Però sino a quando rimarremo dentro rapporti sociali di produzione borghesi, l’oggettivazione-alienazione sarà presente; abbiamo l’opposto del “nuovo arricchimento dell’essere umano”, come invece avremo nel socialismo. Scrive Marx che “ogni uomo s'ingegna di procurare all'altro uomo un nuovo bisogno, per costringerlo ad un nuovo sacrificio, per ridurlo a una nuova dipendenza e spingerlo a un nuovo modo di godimento e quindi di rovina economica…L'uomo diventa tanto più povero come uomo, ha tanto più bisogno del denaro, per impadronirsi dell'essere ostile, e la potenza del suo denaro sta giusto in proporzione inversa alla massa della produzione.” [1]
L’operaio più produce valori, più è povero poiché più necessita di denaro che non ha per comprare ciò che egli stesso, in quanto classe, produce in quantità maggiore, ma che gli è esterna e ostile. I bisogni relativi, i bisogni sociali, sono per lui stesso sempre più insoddisfatti quando a mala pena riesce a soddisfare i bisogni assoluti. La distanza sociale tra le due grandi classi, la classe operaia e la classe dei capitalisti, si allarga sempre più. Scrive Marx che “il bisogno del denaro è il vero bisogno prodotto dall'economia politica, il solo bisogno che essa produce. La quantità del denaro diventa sempre più il suo unico attributo di potenza.”
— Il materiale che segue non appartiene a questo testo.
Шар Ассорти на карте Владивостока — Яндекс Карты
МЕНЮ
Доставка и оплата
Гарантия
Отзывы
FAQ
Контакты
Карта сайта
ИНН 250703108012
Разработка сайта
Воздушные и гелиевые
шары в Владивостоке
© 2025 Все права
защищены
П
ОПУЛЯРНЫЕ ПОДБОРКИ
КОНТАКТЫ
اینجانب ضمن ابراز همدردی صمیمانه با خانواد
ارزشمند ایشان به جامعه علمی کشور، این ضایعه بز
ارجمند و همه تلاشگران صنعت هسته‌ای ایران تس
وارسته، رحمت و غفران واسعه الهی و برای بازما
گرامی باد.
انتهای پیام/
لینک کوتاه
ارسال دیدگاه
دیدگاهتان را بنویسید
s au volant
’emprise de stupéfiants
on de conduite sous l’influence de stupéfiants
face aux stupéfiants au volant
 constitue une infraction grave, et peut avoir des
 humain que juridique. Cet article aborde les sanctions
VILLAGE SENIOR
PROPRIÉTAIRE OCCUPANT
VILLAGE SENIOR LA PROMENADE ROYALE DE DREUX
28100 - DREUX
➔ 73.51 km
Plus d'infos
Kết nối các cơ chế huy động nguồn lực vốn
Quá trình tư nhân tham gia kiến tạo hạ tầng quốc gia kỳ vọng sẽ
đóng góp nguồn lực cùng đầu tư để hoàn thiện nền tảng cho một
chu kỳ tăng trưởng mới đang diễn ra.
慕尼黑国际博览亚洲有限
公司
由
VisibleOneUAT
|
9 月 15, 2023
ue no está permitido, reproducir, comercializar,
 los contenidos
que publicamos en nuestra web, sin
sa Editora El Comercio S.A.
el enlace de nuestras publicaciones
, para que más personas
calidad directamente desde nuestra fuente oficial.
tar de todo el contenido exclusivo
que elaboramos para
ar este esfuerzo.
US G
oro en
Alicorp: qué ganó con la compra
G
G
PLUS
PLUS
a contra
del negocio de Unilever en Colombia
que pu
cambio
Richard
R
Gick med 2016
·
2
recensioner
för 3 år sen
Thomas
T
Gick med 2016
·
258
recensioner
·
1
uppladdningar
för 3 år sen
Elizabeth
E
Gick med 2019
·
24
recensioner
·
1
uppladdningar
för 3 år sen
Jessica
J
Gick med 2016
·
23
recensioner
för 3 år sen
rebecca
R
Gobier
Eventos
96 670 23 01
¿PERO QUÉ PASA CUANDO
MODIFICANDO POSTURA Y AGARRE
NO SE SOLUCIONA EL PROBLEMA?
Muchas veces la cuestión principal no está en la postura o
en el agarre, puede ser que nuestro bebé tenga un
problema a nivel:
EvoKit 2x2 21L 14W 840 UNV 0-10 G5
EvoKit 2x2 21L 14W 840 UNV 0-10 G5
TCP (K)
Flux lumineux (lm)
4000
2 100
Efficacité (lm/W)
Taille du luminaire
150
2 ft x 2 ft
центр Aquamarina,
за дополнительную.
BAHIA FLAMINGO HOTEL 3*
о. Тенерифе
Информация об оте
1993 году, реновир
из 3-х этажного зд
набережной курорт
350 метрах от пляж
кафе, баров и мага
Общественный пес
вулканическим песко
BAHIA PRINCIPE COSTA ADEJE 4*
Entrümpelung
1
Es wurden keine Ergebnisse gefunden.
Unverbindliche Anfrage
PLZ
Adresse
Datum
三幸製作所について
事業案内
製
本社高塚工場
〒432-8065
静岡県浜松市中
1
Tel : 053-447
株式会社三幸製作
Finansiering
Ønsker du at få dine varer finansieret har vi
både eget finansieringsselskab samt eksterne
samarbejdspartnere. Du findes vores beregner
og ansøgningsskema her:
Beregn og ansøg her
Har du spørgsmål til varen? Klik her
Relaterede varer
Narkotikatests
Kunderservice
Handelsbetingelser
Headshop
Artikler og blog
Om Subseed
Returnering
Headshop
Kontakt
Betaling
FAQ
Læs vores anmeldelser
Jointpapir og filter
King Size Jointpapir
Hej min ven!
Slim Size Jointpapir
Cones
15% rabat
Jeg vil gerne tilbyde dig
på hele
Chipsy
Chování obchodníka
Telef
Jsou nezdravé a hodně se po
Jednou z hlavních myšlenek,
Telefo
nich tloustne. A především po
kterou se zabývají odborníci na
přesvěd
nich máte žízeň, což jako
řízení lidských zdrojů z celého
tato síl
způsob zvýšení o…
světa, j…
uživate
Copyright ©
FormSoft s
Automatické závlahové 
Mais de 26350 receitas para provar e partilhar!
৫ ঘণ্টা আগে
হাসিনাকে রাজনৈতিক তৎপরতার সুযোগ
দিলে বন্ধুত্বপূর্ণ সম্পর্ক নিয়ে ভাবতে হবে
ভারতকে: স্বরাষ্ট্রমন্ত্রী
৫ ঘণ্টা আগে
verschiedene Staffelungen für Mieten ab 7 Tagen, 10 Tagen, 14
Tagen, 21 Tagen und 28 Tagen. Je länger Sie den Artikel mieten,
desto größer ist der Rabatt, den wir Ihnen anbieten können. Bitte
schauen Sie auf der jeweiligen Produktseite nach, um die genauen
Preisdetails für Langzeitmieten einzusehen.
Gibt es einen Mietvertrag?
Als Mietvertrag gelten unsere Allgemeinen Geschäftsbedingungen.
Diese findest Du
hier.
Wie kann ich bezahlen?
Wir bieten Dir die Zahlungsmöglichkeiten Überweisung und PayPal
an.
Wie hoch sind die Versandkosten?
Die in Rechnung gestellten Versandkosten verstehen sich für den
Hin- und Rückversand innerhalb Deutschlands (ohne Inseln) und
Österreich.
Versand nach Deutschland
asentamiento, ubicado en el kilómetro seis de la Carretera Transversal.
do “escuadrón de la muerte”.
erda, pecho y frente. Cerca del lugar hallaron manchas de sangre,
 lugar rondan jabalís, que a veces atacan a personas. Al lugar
Dal punto di vista oggettivo, abbiamo la creazione da parte dell’operaio per mezzo dell’atto della produzione, del lavoro, di una quantità maggiore di valori prodotti ma sempre più inaccessibili per l’operaio poiché più grande è la massa della produzione, più povero è l’operaio ovvero meno denaro possiede per impadronirsi dell’oggetto da lui prodotto. Dal punto di vista soggettivo, la produzione estesa, aumentata, sviluppando i bisogni, fa dell’operaio il soggetto che soddisfa bisogni assoluti per sopravvivere e riprodursi in quanto classe ma a lui sono negati i bisogni relativi, sociali. L’operaio si riduce appunto alla mera sopravvivenza e riproduzione. Scrive Marx che “l'irlandese conosce soltanto più il bisogno di mangiare, o meglio soltanto più il bisogno di mangiar patate, o meglio ancora soltanto più il bisogno di mangiare le patate della qualità più scadente. Ma l'Inghilterra e la Francia possiedono già in ogni città industriale la loro piccola Irlanda.”
Ricchezza e povertà sono essenzialmente l’identica cosa. L'economia politica è sia scienza della ricchezza, scrive Marx, che scienza del risparmio. Scienza “della mirabile industria è parimenti la scienza dell'ascesi, e il suo vero ideale è l'avaro ascetico ma usuraio, e lo schiavo ascetico ma produttivo.”
La classe sociale dei capitalisti, ovvero di coloro che hanno la proprietà “privata” dei mezzi di produzione, opprime la classe operaia materialmente, realmente e consciamente poiché reputa la vita dell’operaio sfruttato, povero ed estraniato come vita legittima, umana. Il capitalista è assolutamente convinto che l’uomo-operaio, produttore unico di valori e, quindi, di ricchezza, non abbia necessità né di godere dei bisogni relativi, sociali, né di godere in minuscola parte dei bisogni che i capitalisti stessi godono. L’operaio è equivalente ad una macchina da lavoro, la sua forza-lavoro è una merce e l’unica necessità sociale che possiede per i capitalisti è l’attitudine puntuale, costante all’atto del lavoro, all’atto della produzione. La classe dei capitalisti fa dell’operaio “un essere insensibile e senza bisogni; ogni lusso dell'operaio gli appare quindi riprovevole, ed ogni godimento passivo o manifestazione d'attività gli appare come un lusso.”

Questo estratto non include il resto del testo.